Pour compléter leur tour d'horizon des formes lyriques du XVIIe siècle, le Poème Harmonique, après la comédie-ballet avec Le Bourgeois Gentilhomme et la tragédie lyrique avec Cadmus et Hermione, s'attaque à l'un des premiers opéras italiens. (Cet automne, on avait pu applaudir à l'Athénée le très différent Egisto de Marazzoli et Mazzocchi.)

Les bougies éclairent un efficace décor tournant : une tour ruinée constituée d'arches et de deux niveaux qui offre de multiples perspectives et possibilités de circulation, ainsi que des déplacements intelligemment synchronisés avec le mouvement tournant de l'ensemble.
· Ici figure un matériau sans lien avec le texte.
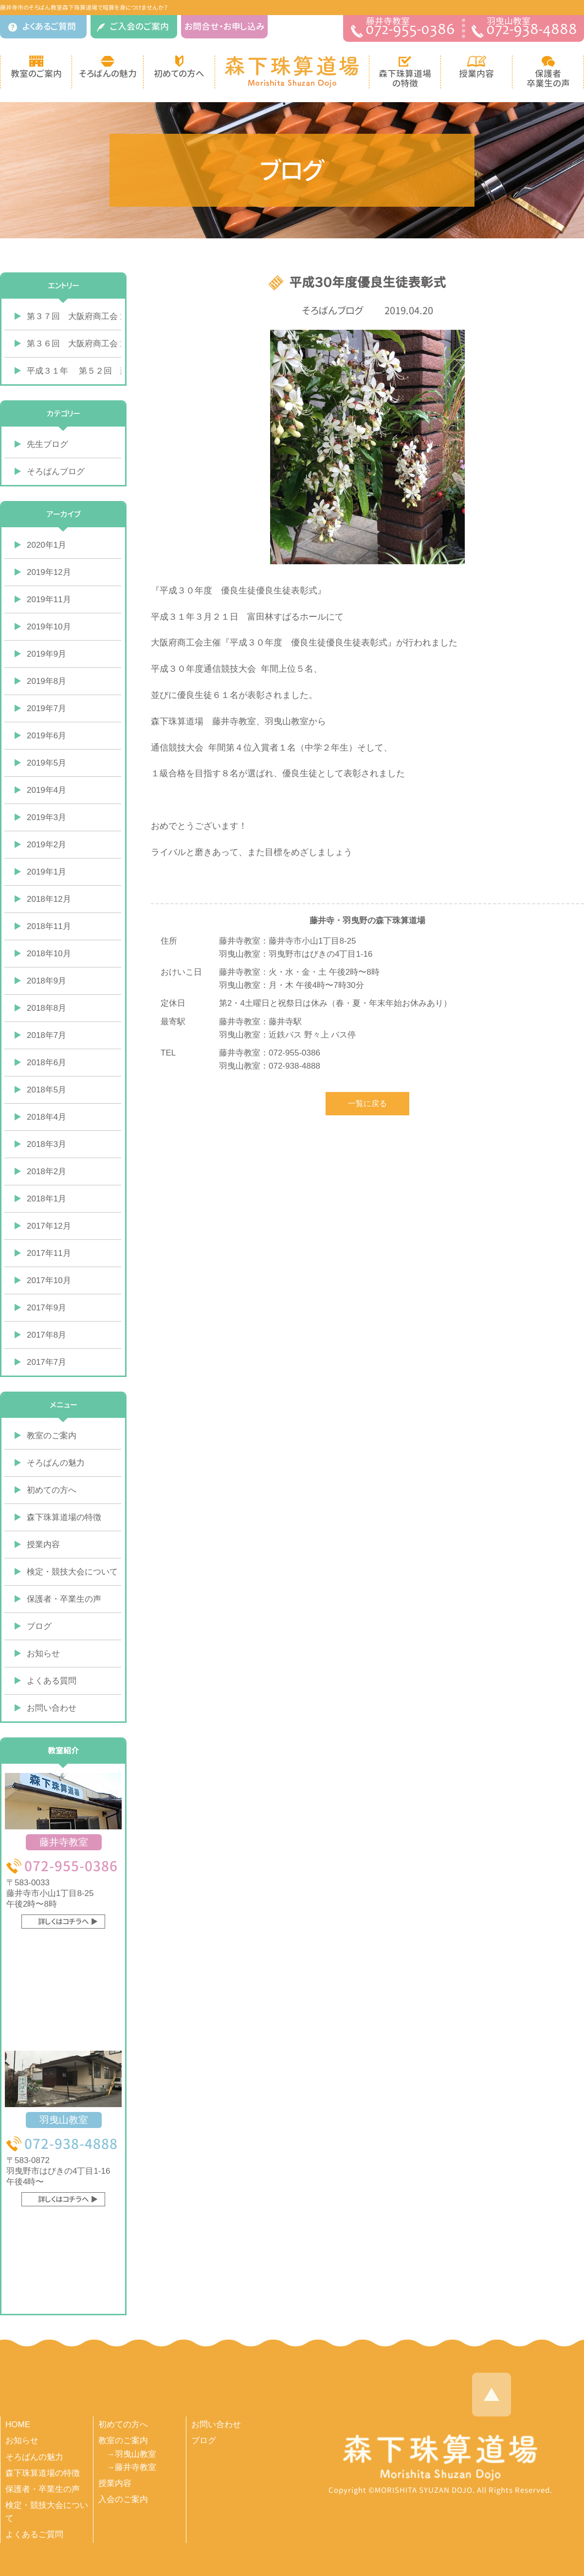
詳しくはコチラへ (63, 1921)
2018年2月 (46, 1171)
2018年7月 (46, 1035)
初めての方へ (179, 67)
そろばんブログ (333, 310)
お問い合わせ (51, 1708)
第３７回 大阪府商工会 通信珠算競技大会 (74, 316)
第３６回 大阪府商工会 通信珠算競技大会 (74, 343)
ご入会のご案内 (133, 26)
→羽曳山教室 (131, 2454)
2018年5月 (46, 1089)
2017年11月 (49, 1253)
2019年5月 (46, 763)
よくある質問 (51, 1680)
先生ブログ (47, 444)
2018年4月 (46, 1117)
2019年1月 (46, 872)
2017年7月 (46, 1362)
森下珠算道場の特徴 (64, 1517)
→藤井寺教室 (131, 2467)
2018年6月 (46, 1062)
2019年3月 (46, 817)
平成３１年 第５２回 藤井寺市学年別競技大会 (74, 371)
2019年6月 (46, 735)
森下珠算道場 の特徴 (405, 72)
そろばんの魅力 (108, 67)
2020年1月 (46, 545)
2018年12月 (49, 899)
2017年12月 (49, 1226)
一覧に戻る (367, 1103)
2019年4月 (46, 790)
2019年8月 (46, 681)
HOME (17, 2424)
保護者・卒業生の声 (64, 1599)
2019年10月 (49, 626)
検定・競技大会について (72, 1571)
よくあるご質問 (42, 26)
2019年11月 (49, 599)
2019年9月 (46, 654)
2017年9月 (46, 1307)
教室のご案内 (36, 67)
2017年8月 (46, 1335)
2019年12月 (49, 572)
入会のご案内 (123, 2499)
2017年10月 (49, 1280)
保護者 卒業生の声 (548, 72)
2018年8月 (46, 1008)
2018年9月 (46, 980)
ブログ (39, 1626)
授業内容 (476, 67)
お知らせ (43, 1653)
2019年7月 (46, 708)
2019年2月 (46, 844)
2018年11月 (49, 926)
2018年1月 (46, 1198)
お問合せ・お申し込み (224, 26)
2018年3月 (46, 1144)
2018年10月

Côté orchestre, Vincent Dumestre s'est inspiré de l'effectif imaginable dans le petit théâtre de San Cassiano. On regrette la somptuosité orchestrale et la variété des choix de René Jacobs, partisan d'un enrichissement plus radical de la basse continue. L'oeuvre est cependant fondée sur son splendide livret, ses affects et ses personnages. Quand les chanteurs qui les incarnent sont intenses, l'orchestre les soutient bien suffisamment. Certaines scènes avec des personnages secondaires semblent par contre plus fades, ainsi celle réunissant Vénus et l'Amour. Fade aussi ces éternelles poses de bras issues d'une gestuelle baroque mal digérée.

Cet Amour retrouve tout son piquant dans sa désopilante scène aux Enfers, où le fruité vocal d'Ana Quintans fait merveille. On retrouve la vitalité provocante de la Calisto de Genève, si platement édulcorée deux semaines plus tard à Paris. Marc Mauillon semble d'abord un peu en retrait, mais c'est pour mieux exploser dans ses deux scènes de folie, taillées à la mesure de son tempérament dramatique. Sa scène avec Clori est également superbe.
Une fois acceptée l'émission droite et parfois tendue de Claire Lefilliâtre, elle sonne de manière profondément juste et indissociable de ce répertoire. Isabelle Druet chante bien (notamment sa plainte du deuxième acte) mais surprend par son timbre devenu étrangement générique, peut-être pour gagner en solidité vocale dans des rôles plus sopranisants? En début de soirée, ses passages en poitrine sont un peu rudes.
Cyril Auvity est comme toujours excellent et convaincant. Anders Dahlin peine à maîtriser une tessiture plus aiguë que celle d'Hipparco, reliant mal son fausset à sa voix pleine ou ne l'acceptant pas franchement. Serge Goubioud a de même une émission très directe, un peu serrée et appuyée dans le rôle sérieux de la Nuit, mais en habitué des rôles de nourrice, il excelle ensuite en Dema. Son grand air de l'acte II est rendu d'autant plus entraînant par le traitement orchestral de la basse. On se demande pourquoi Vincent Dumestre n'a pas étendu ce type de traitement à d'autres numéros - sans aller jusqu'à en abuser comme Christina Pluhar, il doit y avoir un juste milieu !

À voir jusqu'au 9 février à l'Opéra Comique, puis à l'Opéra de Rouen du 16 au 19 février.